What Is the Angle Between Position Vectors AB and AC?

[Robb]

Homework Statement

FInd the angle theta between AB and AC. a-1.7m, b=1.3m

masteringengineering.com says my answer is wrong. I'm not sure of any other way to do the problem. Please advise.

Homework Equations

A(3, 0, 0) B(0, -.75, 1.3) C(0, 1.7, 1.5)

The Attempt at a Solution

r(AC)= -3i +1.7j + 1.5k
r(AB)= -3i -.75j +1.3k

r(ACmag)*r(ABmag)= 13.3

r(AB)*r(AC)= 9.67

arccos(9.67/13.3)= 43.4

 

[Nidum]

Can you see a way of getting the lengths AB , BC and CA using right angle triangles and Pythagoras' Theorem ?

 

[Robb]

BC= sqrt(2.45^2+.2^2)= 2.46
AB= 3.54
AC= 3.76

I found AB & AC by finding the magnitude of the direction vectors r. If this is correct, I assume I take the tangent but I'm not sure which side would be considered adjacent.

 

[ehild]

r(ACmag)*r(ABmag)= 13.3

Wrong.

r(AB)*r(AC)= 9.67

Keep 4 digit during the calculations.

 

[ehild]

BC= sqrt(2.45^2+.2^2)= 2.46
AB= 3.54
AC= 3.76

BC is not needed.
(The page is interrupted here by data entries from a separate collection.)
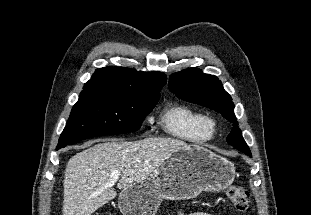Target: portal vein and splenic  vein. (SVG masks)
<instances>
[{"mask_svg":"<svg viewBox=\"0 0 311 215\" xmlns=\"http://www.w3.org/2000/svg\"><path fill=\"white\" fill-rule=\"evenodd\" d=\"M120 175H121V172H120V171H115V172H113V173L111 174V180H112L113 182L117 181V180L119 179Z\"/></svg>","mask_w":311,"mask_h":215,"instance_id":"18ae733b","label":"portal vein and splenic vein"}]
</instances>
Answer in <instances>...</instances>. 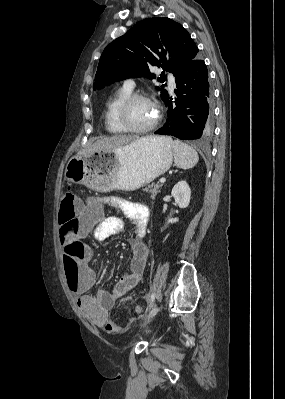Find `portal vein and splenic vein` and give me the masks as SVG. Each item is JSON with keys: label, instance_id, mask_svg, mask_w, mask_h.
Segmentation results:
<instances>
[{"label": "portal vein and splenic vein", "instance_id": "obj_1", "mask_svg": "<svg viewBox=\"0 0 285 399\" xmlns=\"http://www.w3.org/2000/svg\"><path fill=\"white\" fill-rule=\"evenodd\" d=\"M159 181H160V183H164L166 181V179L165 178H161Z\"/></svg>", "mask_w": 285, "mask_h": 399}]
</instances>
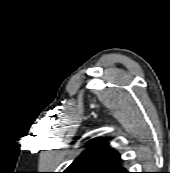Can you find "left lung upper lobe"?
<instances>
[{
	"label": "left lung upper lobe",
	"instance_id": "5c2ea615",
	"mask_svg": "<svg viewBox=\"0 0 170 173\" xmlns=\"http://www.w3.org/2000/svg\"><path fill=\"white\" fill-rule=\"evenodd\" d=\"M87 149L63 173H123L120 154L104 139L88 142Z\"/></svg>",
	"mask_w": 170,
	"mask_h": 173
}]
</instances>
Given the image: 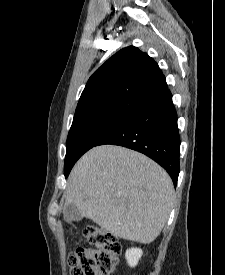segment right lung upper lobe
<instances>
[{
    "label": "right lung upper lobe",
    "instance_id": "obj_1",
    "mask_svg": "<svg viewBox=\"0 0 225 275\" xmlns=\"http://www.w3.org/2000/svg\"><path fill=\"white\" fill-rule=\"evenodd\" d=\"M170 94L158 64L137 47H126L89 78L73 121L103 112L130 113Z\"/></svg>",
    "mask_w": 225,
    "mask_h": 275
}]
</instances>
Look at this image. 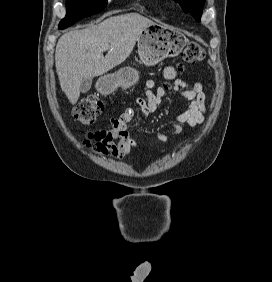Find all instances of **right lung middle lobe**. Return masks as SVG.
Returning <instances> with one entry per match:
<instances>
[{"label": "right lung middle lobe", "mask_w": 272, "mask_h": 282, "mask_svg": "<svg viewBox=\"0 0 272 282\" xmlns=\"http://www.w3.org/2000/svg\"><path fill=\"white\" fill-rule=\"evenodd\" d=\"M106 4L107 0H67V13L60 22L59 29L67 28L84 17L101 12Z\"/></svg>", "instance_id": "dd1d6c3e"}]
</instances>
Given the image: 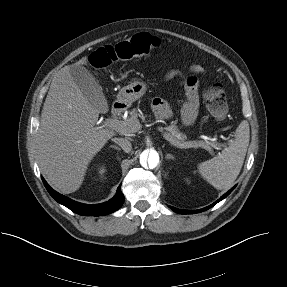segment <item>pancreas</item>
I'll return each mask as SVG.
<instances>
[{"label":"pancreas","mask_w":287,"mask_h":287,"mask_svg":"<svg viewBox=\"0 0 287 287\" xmlns=\"http://www.w3.org/2000/svg\"><path fill=\"white\" fill-rule=\"evenodd\" d=\"M139 117H142V114L138 112L136 109H132L129 112V116L127 119L123 120L121 123L123 125V129L121 132L123 133H135L138 132L141 128V124L139 122ZM168 131L167 140L170 141L173 145L175 143H184L187 140V136L180 132L178 127L176 126V121L172 122V124L166 126L164 128Z\"/></svg>","instance_id":"cf45deb5"}]
</instances>
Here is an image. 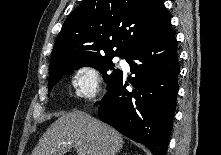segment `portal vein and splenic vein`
<instances>
[{
    "label": "portal vein and splenic vein",
    "instance_id": "1",
    "mask_svg": "<svg viewBox=\"0 0 221 155\" xmlns=\"http://www.w3.org/2000/svg\"><path fill=\"white\" fill-rule=\"evenodd\" d=\"M78 151V155H85L84 152H82L81 150H77Z\"/></svg>",
    "mask_w": 221,
    "mask_h": 155
}]
</instances>
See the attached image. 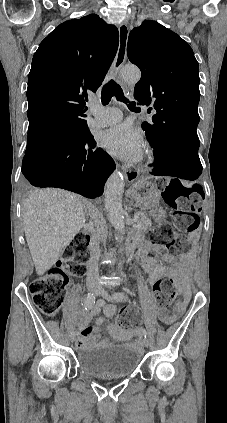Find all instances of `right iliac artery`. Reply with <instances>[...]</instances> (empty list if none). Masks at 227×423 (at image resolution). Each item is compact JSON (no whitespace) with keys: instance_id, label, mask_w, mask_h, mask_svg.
Wrapping results in <instances>:
<instances>
[{"instance_id":"1","label":"right iliac artery","mask_w":227,"mask_h":423,"mask_svg":"<svg viewBox=\"0 0 227 423\" xmlns=\"http://www.w3.org/2000/svg\"><path fill=\"white\" fill-rule=\"evenodd\" d=\"M95 304V296L93 293H88L84 301V307L86 310H90ZM79 332L75 331V335H78Z\"/></svg>"}]
</instances>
Your initial approach was correct, but the magnitude of the vectors are wrong.

 

[Robb]

13.3 is the magnitude of each vector multiplied together (3.76*3.54). 9.76 is obtained by multiplying the vectors together then adding the result (-3i-.75j+1.3k)(-3i+1.7k+1.5k)= (9-1.28+1.95) = 9.76. So, I figured arccos(9.76/13.3 )= 43.4

 

[Robb]

So, by carrying out my decimal to four places I get 12.6136 for a magnitude. so, arccos(9.76/12.6136)= 39.9

 

[ehild]

So, by carrying out my decimal to four places I get 12.6136 for a magnitude. so, arccos(9.76/12.6136)= 39.9

The product of the two vectors is not 9.76, but close. The result for the angle is all right. Write it out with two significant digits.